Über Ansätze linker Gesundheitspolitik, die Maßnahmen der Bundesregierung und seinen Arbeitsalltag sprach Volksstimme-Redakteur KLEMENS HERZOG mit ROBERT KROTZER, dem kommunistischen Stadtrat für Gesundheit und Pflege in Graz.
Lieber Robert, es ist deine erste Amtszeit als Gesundheitsstadtrat in Graz und dann sind wir gleich mit einer globalen Pandemie konfrontiert. Wie geht es dir damit?
ROBERT KROTZER: Gerade die ersten Tage und Wochen waren sehr fordernd, weil unzählige Fragen von Gesundheits- und Pflegeeinrichtungen und BürgerInnen an uns gerichtet worden sind. Die Unsicherheit war verständlicherweise groß. Die ganze Situation hat mitunter surreal gewirkt. Wenn ich zwischendurch etwas Zeit zum Verschnaufen hatte und gelesen oder einen Film geschaut hab, hab ich manchmal danach auf orf.at geschaut, um zu realisieren, dass die »neue Normalität« nicht nur ein böser Traum ist.

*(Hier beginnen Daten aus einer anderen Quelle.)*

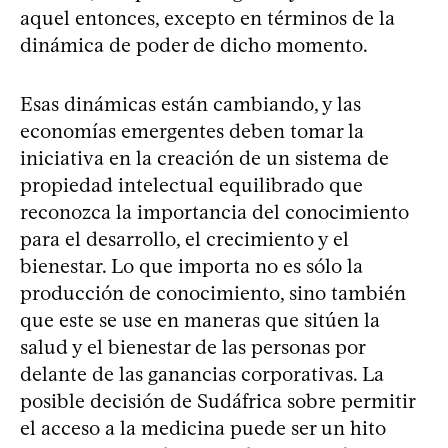
aquel entonces, excepto en términos de la
dinámica de poder de dicho momento.
Esas dinámicas están cambiando, y las
economías emergentes deben tomar la
iniciativa en la creación de un sistema de
propiedad intelectual equilibrado que
reconozca la importancia del conocimiento
para el desarrollo, el crecimiento y el
bienestar. Lo que importa no es sólo la
producción de conocimiento, sino también
que este se use en maneras que sitúen la
salud y el bienestar de las personas por
delante de las ganancias corporativas. La
posible decisión de Sudáfrica sobre permitir
el acceso a la medicina puede ser un hito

Wie sieht dein Arbeitsalltag aus? Was kannst du für die Bevölkerung und das Gesundheitspersonal in Graz bewirken?
ROBERT KROTZER: Soziale Notlagen kennen keinen Shutdown. Der Parteienverkehr und die persönlichen Beratungen im Rathaus können zwar bis auf weiteres nicht stattfinden, per E-Mail oder Telefon wir sind aber weiterhin für alle da, die Hilfe suchen.
Sehr schnell ist es gelungen, gemeinsam mit vielen Vereinen das Projekt Grazer Telefon-Kette gegen COVID-19 zu initiieren. Ziel war es, möglichst viele Menschen aus der Hochrisikogruppe mit deutscher und nicht-deutscher Muttersprache zu erreichen und fundiert über Gefahren und Verhaltensregeln in der Corona-Krise aufzuklären. Wir sind dabei, das Projekt in eine zweiten Phase zu führen, um die Menschen in der Hochrisikogruppe für einen »gelockerten« Alltag vorzubereiten und mit den Informationen zu versorgen.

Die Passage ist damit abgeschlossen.